We are not separate as our ego identity would like us to believe. We are part of a whole. We are the world and we are one consciousness. This unified consciousness when manifested in our world becomes a duality. The One splits in two, into the Yin and Yang. Because of this energy of separation, this power of duality, we lose awareness of the underlying interconnectedness. We lose awareness of our source and the ultimate reality. When we lose awareness, we suffer. We enter into judgment which polarizes us even further; it separates us from our source.

Separation is the first imprint into the collective consciousness. It creates duality and then we assign value to each polarity. Judgment is the emotional energy that perpetuates separation and negates unity. It is the pain of judgment that shuts our heart down. It is that shut down that diminishes the voice of Spirit within us. Then we only hear the screaming of ego, the pain of separation. Some people walk into Auschwitz and only hear the fear within and the panic of self-preservation. Others open to their true voice within.
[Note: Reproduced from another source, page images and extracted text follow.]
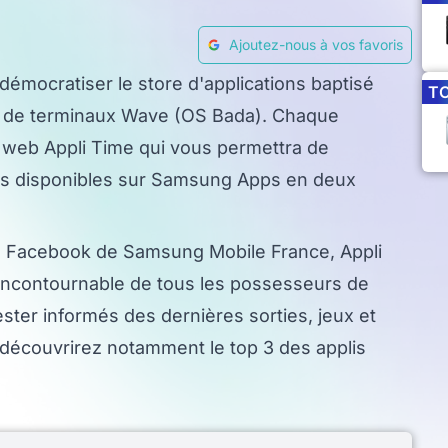
Ajoutez-nous à vos favoris
démocratiser le store d'applications baptisé
T
 de terminaux Wave (OS Bada). Chaque
n web Appli Time qui vous permettra de
ions disponibles sur Samsung Apps en deux
ge Facebook de Samsung Mobile France, Appli
incontournable de tous les possesseurs de
ter informés des dernières sorties, jeux et
découvrirez notamment le top 3 des applis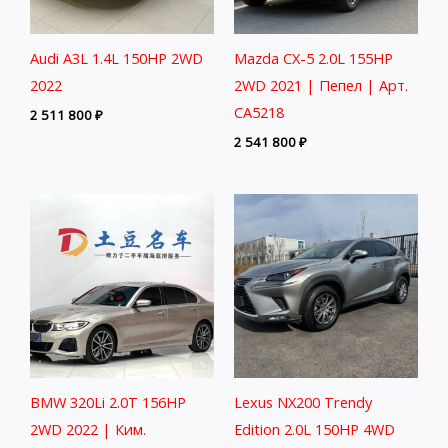
Audi A3L 1.4L 150HP 2WD
Mazda CX-5 2.0L 155HP
2022
2WD 2021 | Пепел | Арт.
CA5218
2 511 800
₽
2 541 800
₽
BMW 320Li 2.0T 156HP
Lexus NX200 Trendy
2WD 2022 | Ким.
Edition 2.0L 150HP 4WD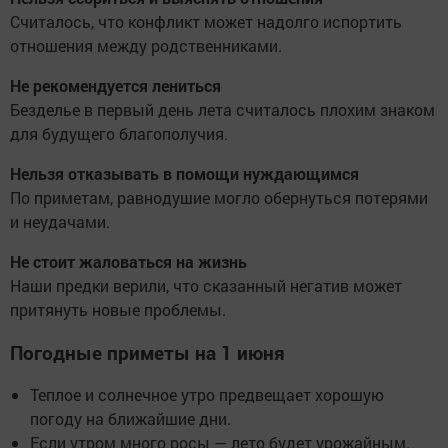
Считалось, что конфликт может надолго испортить
отношения между родственниками.
Не рекомендуется лениться
Безделье в первый день лета считалось плохим знаком
для будущего благополучия.
Нельзя отказывать в помощи нуждающимся
По приметам, равнодушие могло обернуться потерями
и неудачами.
Не стоит жаловаться на жизнь
Наши предки верили, что сказанный негатив может
притянуть новые проблемы.
Погодные приметы на 1 июня
Теплое и солнечное утро предвещает хорошую
погоду на ближайшие дни.
Если утром много росы — лето будет урожайным.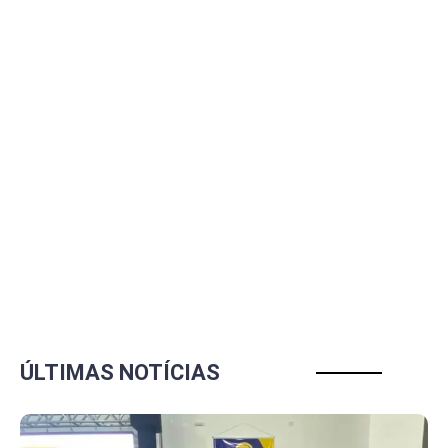
ÚLTIMAS NOTÍCIAS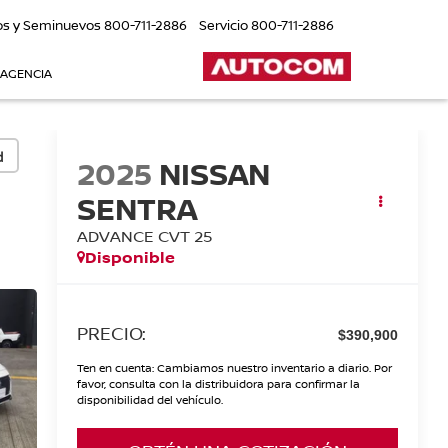
os y Seminuevos
800-711-2886
Servicio
800-711-2886
 AGENCIA
d
2025
NISSAN
SENTRA
ADVANCE CVT 25
Disponible
PRECIO:
$390,900
Ten en cuenta: Cambiamos nuestro inventario a diario. Por
favor, consulta con la distribuidora para confirmar la
disponibilidad del vehículo.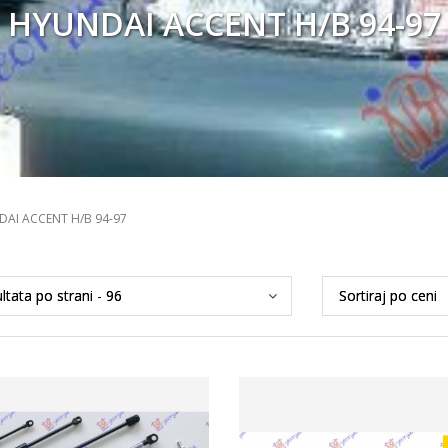
HYUNDAI ACCENT H/B 94-97
AI ACCENT H/B 94-97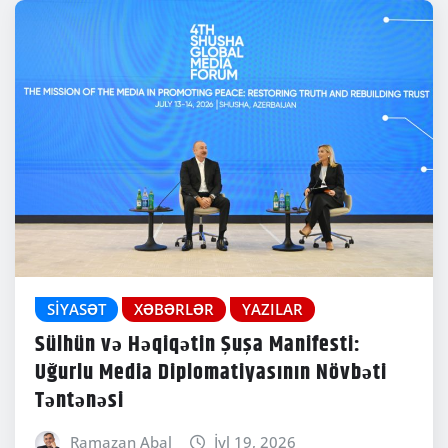
SIYASƏT
XƏBƏRLƏR
YAZILAR
Sülhün və Həqiqətin Şuşa Manifesti:
Uğurlu Media Diplomatiyasının Növbəti
Təntənəsi
Ramazan Abal
İyl 19, 2026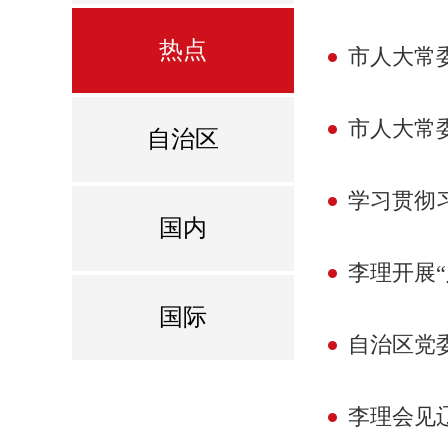
热点
市人大常
市人大常委
自治区
学习贯彻习近平总
国内
李理开展
国际
自治区党
李理会见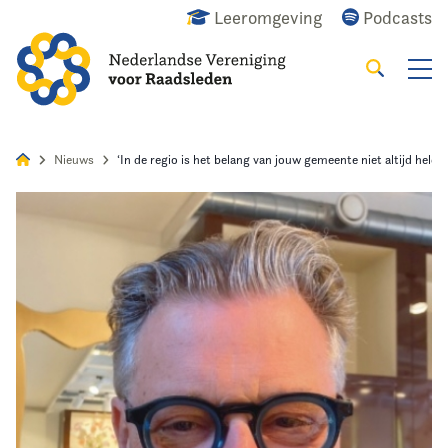
Leeromgeving
Podcasts
Zoeken
Alles
Nieuws
Agenda
Raadslid
Nieuws
‘In de regio is het belang van jouw gemeente niet altijd helder
Home
Agenda
Nieuws
Opleiding
Kennis & Informatie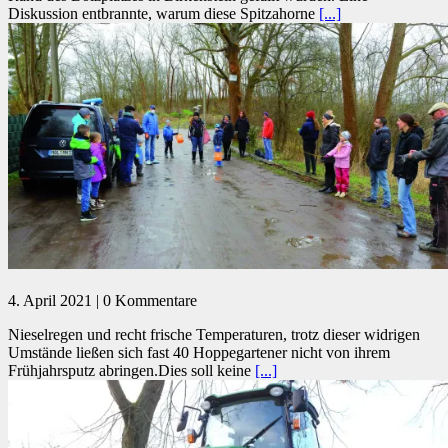
Diskussion entbrannte, warum diese Spitzahorne
[...]
4. April 2021 | 0 Kommentare
Nieselregen und recht frische Temperaturen, trotz dieser widrigen
Umstände ließen sich fast 40 Hoppegartener nicht von ihrem
Frühjahrsputz abringen.Dies soll keine
[...]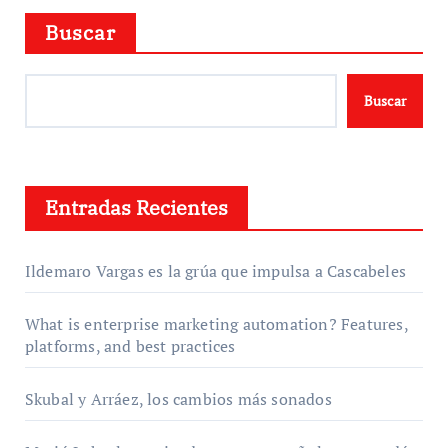
Buscar
Buscar
Entradas Recientes
Ildemaro Vargas es la grúa que impulsa a Cascabeles
What is enterprise marketing automation? Features,
platforms, and best practices
Skubal y Arráez, los cambios más sonados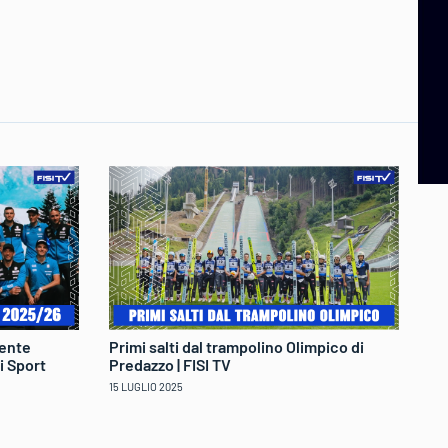
mente
Primi salti dal trampolino Olimpico di
Pr
i Sport
Predazzo | FISI TV
Gi
15 LUGLIO 2025
20 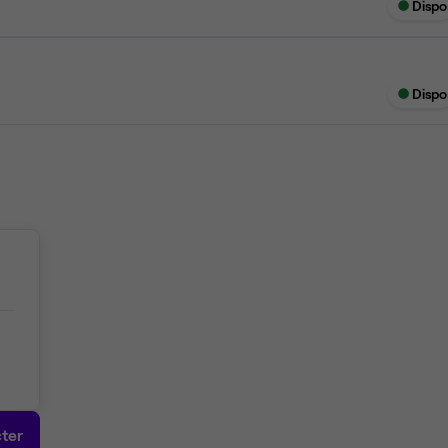
Dispo
Dispo
ter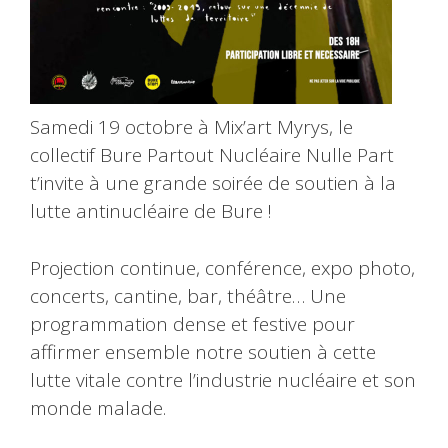
Samedi 19 octobre à Mix’art Myrys, le
collectif Bure Partout Nucléaire Nulle Part
t’invite à une grande soirée de soutien à la
lutte antinucléaire de Bure !
Projection continue, conférence, expo photo,
concerts, cantine, bar, théâtre… Une
programmation dense et festive pour
affirmer ensemble notre soutien à cette
lutte vitale contre l’industrie nucléaire et son
monde malade.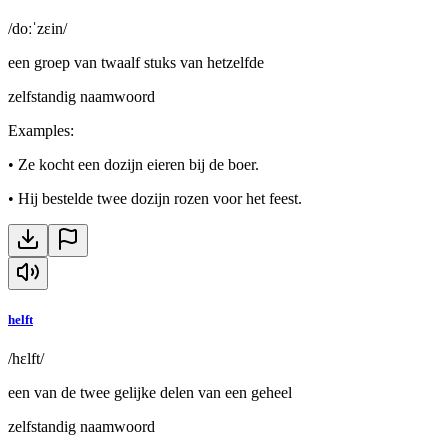
/doːˈzɛin/
een groep van twaalf stuks van hetzelfde
zelfstandig naamwoord
Examples
:
•
Ze kocht een dozijn eieren bij de boer.
•
Hij bestelde twee dozijn rozen voor het feest.
helft
/hɛlft/
een van de twee gelijke delen van een geheel
zelfstandig naamwoord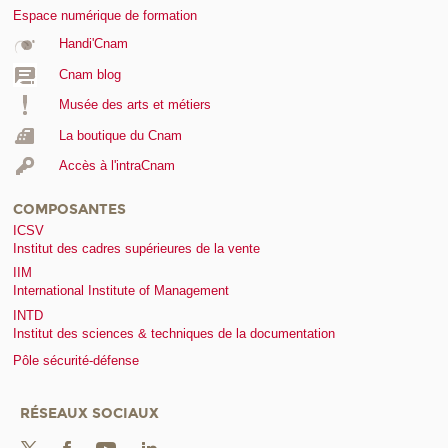
Espace numérique de formation
Handi'Cnam
Cnam blog
Musée des arts et métiers
La boutique du Cnam
Accès à l'intraCnam
COMPOSANTES
ICSV
Institut des cadres supérieures de la vente
IIM
International Institute of Management
INTD
Institut des sciences & techniques de la documentation
Pôle sécurité-défense
RÉSEAUX SOCIAUX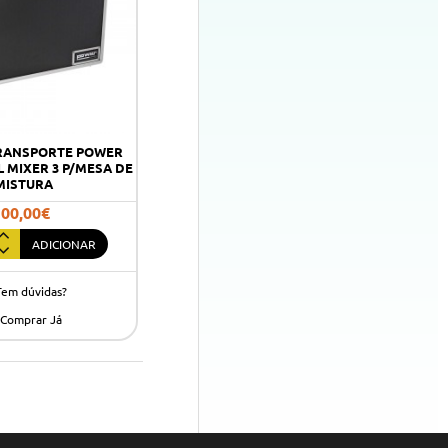
RANSPORTE POWER
L MIXER 3 P/MESA DE
MISTURA
100,00€
ADICIONAR
Tem dúvidas?
ORTE
Comprar Já
CS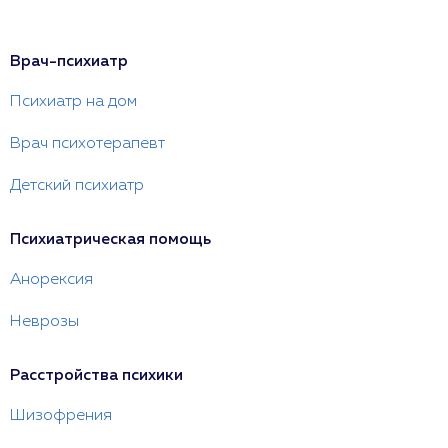
Врач-психиатр
Психиатр на дом
Врач психотерапевт
Детский психиатр
Психиатрическая помощь
Анорексия
Неврозы
Расстройства психики
Шизофрения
The difference here is consciousness. Have I done my homework? Have I worked on my unconsciousness and my fears? Have I confronted my pain? In other words, have I worked on my emotional issues? If I have not, then the ego defenses will many times run the show and a closed heart will be my response to the challenges of life.

I can tell you without hesitation or doubt, that there is an answer to this human predicament. There is an answer to our wounds of the past and to our history of suffering. And you already know this answer. The answer is Spirit. There is no doubt that the Spiritual energy is the greatest healer. The energy of Spirit is the highest vibration, it holds infinite love, infinite forgiveness and infinite possibilities. Just a moment of that energy can dissolve our attachments. But we have to choose it. We have to call it in.

Jesus Christ, Buddha, or Krishna, it does not matter who, are prepared to offer you infinity with open arms, but if you say “no”, if you do not choose to accept their offering, no healing will occur. It is up to you. You have the power to heal yourself; it is your choice and only your choice. I ask you to make this choice, to take this step for yourself and for the world. When you heal yourself, you set in motion a wave of healing that affects all of creation. You are the World! Open your heart, open your consciousness, and ask God to set in motion the opportunities for healing. That’s all it takes to start the process. And when those opportunities present themselves, go for it! And realize, your choice to be here today, is a choice to go for it!